(Goal of the exercise) Wherever the string "brand" appears in the entries below, return the line that holds it.
=== Section Start ===
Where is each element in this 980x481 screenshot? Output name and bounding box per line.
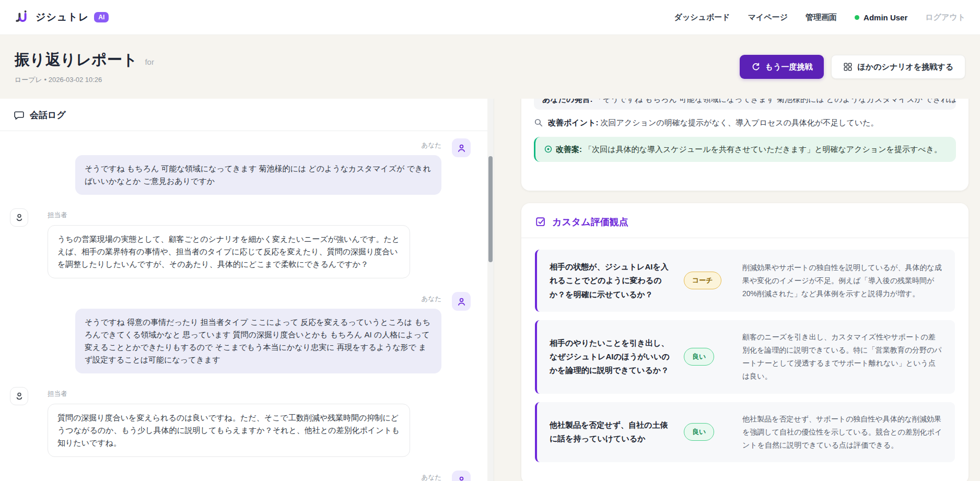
message-bubble: そうですね もちろん 可能な領域になってきます 菊池様的には どのようなカスタマ… <box>75 155 441 195</box>
evaluation-item: 相手のやりたいことを引き出し、なぜジシュトレAIのほうがいいのかを論理的に説明で… <box>535 320 955 394</box>
your-statement-label: あなたの発言: <box>542 99 592 103</box>
message-agent: 担当者 うちの営業現場の実態として、顧客ごとのシナリオを細かく変えたいニーズが強… <box>0 210 494 278</box>
magnifier-icon <box>534 118 543 127</box>
nav-admin[interactable]: 管理画面 <box>806 13 837 22</box>
conversation-messages: あなた そうですね もちろん 可能な領域になってきます 菊池様的には どのような… <box>0 131 494 481</box>
improvement-point-label: 改善ポイント: <box>548 118 598 127</box>
evaluation-item: 他社製品を否定せず、自社の土俵に話を持っていけているか 良い 他社製品を否定せず… <box>535 402 955 463</box>
custom-evaluation-title: カスタム評価観点 <box>552 216 628 228</box>
nav-user: Admin User <box>855 13 907 22</box>
page-header: 振り返りレポート for ロープレ • 2026-03-02 10:26 もう一… <box>0 35 980 99</box>
your-statement-box: あなたの発言: 「そうですね もちろん 可能な領域になってきます 菊池様的には … <box>534 99 956 110</box>
message-bubble: 質問の深掘り度合いを変えられるのは良いですね。ただ、そこで工数削減や残業時間の抑… <box>48 404 410 457</box>
user-avatar <box>452 292 471 311</box>
brand-logo-icon <box>15 9 30 25</box>
retry-icon <box>751 62 761 72</box>
other-scenario-button[interactable]: ほかのシナリオを挑戦する <box>831 55 965 79</box>
chat-scrollbar-thumb[interactable] <box>488 156 493 262</box>
message-role-label: あなた <box>0 473 441 481</box>
message-you-partial: あなた <box>0 473 494 481</box>
nav-user-name: Admin User <box>864 13 907 22</box>
chat-bubble-icon <box>14 110 25 121</box>
evaluation-badge-good: 良い <box>684 423 714 441</box>
page-header-text: 振り返りレポート for ロープレ • 2026-03-02 10:26 <box>15 50 154 85</box>
evaluation-item-description: 顧客のニーズを引き出し、カスタマイズ性やサポートの差別化を論理的に説明できている… <box>742 331 942 383</box>
agent-avatar <box>10 387 28 405</box>
top-navbar: ジシュトレ AI ダッシュボード マイページ 管理画面 Admin User ロ… <box>0 0 980 35</box>
evaluation-item-title: 相手のやりたいことを引き出し、なぜジシュトレAIのほうがいいのかを論理的に説明で… <box>550 336 672 378</box>
message-role-label: あなた <box>0 294 441 303</box>
custom-evaluation-card: カスタム評価観点 相手の状態が、ジシュトレAIを入れることでどのように変わるのか… <box>521 203 969 481</box>
evaluation-item-title: 他社製品を否定せず、自社の土俵に話を持っていけているか <box>550 418 672 446</box>
custom-evaluation-header: カスタム評価観点 <box>535 216 955 228</box>
evaluation-badge-good: 良い <box>684 348 714 366</box>
message-role-label: あなた <box>0 140 441 150</box>
improvement-point-row: 改善ポイント: 次回アクションの明確な提示がなく、導入プロセスの具体化が不足して… <box>534 117 956 128</box>
agent-avatar <box>10 208 28 227</box>
evaluation-item-description: 他社製品を否定せず、サポートの独自性や具体的な削減効果を強調して自社の優位性を示… <box>742 413 942 452</box>
your-statement-text: 「そうですね もちろん 可能な領域になってきます 菊池様的には どのようなカスタ… <box>595 99 956 103</box>
message-role-label: 担当者 <box>48 389 410 398</box>
evaluation-item-description: 削減効果やサポートの独自性を説明しているが、具体的な成果や変化のイメージが不足。… <box>742 261 942 301</box>
retry-button[interactable]: もう一度挑戦 <box>740 55 824 79</box>
suggestion-box: 改善案: 「次回は具体的な導入スケジュールを共有させていただきます」と明確なアク… <box>534 137 956 162</box>
evaluation-badge-coach: コーチ <box>684 272 721 289</box>
message-you: あなた そうですね 得意の事情だったり 担当者タイプ ここによって 反応を変える… <box>0 294 494 373</box>
page-title-suffix: for <box>145 57 154 66</box>
nav-logout[interactable]: ログアウト <box>925 13 965 22</box>
message-agent: 担当者 質問の深掘り度合いを変えられるのは良いですね。ただ、そこで工数削減や残業… <box>0 389 494 457</box>
grid-icon <box>843 62 853 72</box>
feedback-card: あなたの発言: 「そうですね もちろん 可能な領域になってきます 菊池様的には … <box>521 99 969 191</box>
checkbox-icon <box>535 216 546 228</box>
header-actions: もう一度挑戦 ほかのシナリオを挑戦する <box>740 55 965 79</box>
suggestion-label: 改善案: <box>556 145 582 154</box>
message-you: あなた そうですね もちろん 可能な領域になってきます 菊池様的には どのような… <box>0 140 494 195</box>
user-avatar <box>452 138 471 157</box>
other-scenario-label: ほかのシナリオを挑戦する <box>857 62 953 72</box>
main-content: 会話ログ あなた そうですね もちろん 可能な領域になってきます 菊池様的には … <box>0 99 980 481</box>
nav-mypage[interactable]: マイページ <box>748 13 788 22</box>
brand-name: ジシュトレ <box>36 10 89 24</box>
message-bubble: うちの営業現場の実態として、顧客ごとのシナリオを細かく変えたいニーズが強いんです… <box>48 225 410 278</box>
retry-button-label: もう一度挑戦 <box>765 62 813 72</box>
message-bubble: そうですね 得意の事情だったり 担当者タイプ ここによって 反応を変えるっていう… <box>75 309 441 373</box>
nav-dashboard[interactable]: ダッシュボード <box>674 13 730 22</box>
target-icon <box>544 145 553 154</box>
session-meta: ロープレ • 2026-03-02 10:26 <box>15 75 154 85</box>
nav-links: ダッシュボード マイページ 管理画面 Admin User ログアウト <box>674 13 965 22</box>
message-role-label: 担当者 <box>48 210 410 220</box>
online-status-dot <box>855 15 859 20</box>
brand[interactable]: ジシュトレ AI <box>15 9 109 25</box>
page-title: 振り返りレポート <box>15 50 137 71</box>
divider <box>521 238 969 238</box>
conversation-log-title: 会話ログ <box>30 109 66 121</box>
user-avatar <box>452 471 471 481</box>
conversation-log-header: 会話ログ <box>0 99 494 131</box>
chat-scrollbar-track[interactable] <box>487 99 494 481</box>
suggestion-text: 「次回は具体的な導入スケジュールを共有させていただきます」と明確なアクションを提… <box>584 145 942 154</box>
conversation-log-panel: 会話ログ あなた そうですね もちろん 可能な領域になってきます 菊池様的には … <box>0 99 494 481</box>
improvement-point-text: 改善ポイント: 次回アクションの明確な提示がなく、導入プロセスの具体化が不足して… <box>548 117 879 128</box>
ai-badge: AI <box>94 12 109 22</box>
evaluation-item: 相手の状態が、ジシュトレAIを入れることでどのように変わるのか？を明確に示せてい… <box>535 250 955 312</box>
evaluation-item-title: 相手の状態が、ジシュトレAIを入れることでどのように変わるのか？を明確に示せてい… <box>550 260 672 301</box>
=== Section End ===
(Your solution)
brand-logo-icon <box>15 9 30 25</box>
brand-name: ジシュトレ <box>36 10 89 24</box>
brand[interactable]: ジシュトレ AI <box>15 9 109 25</box>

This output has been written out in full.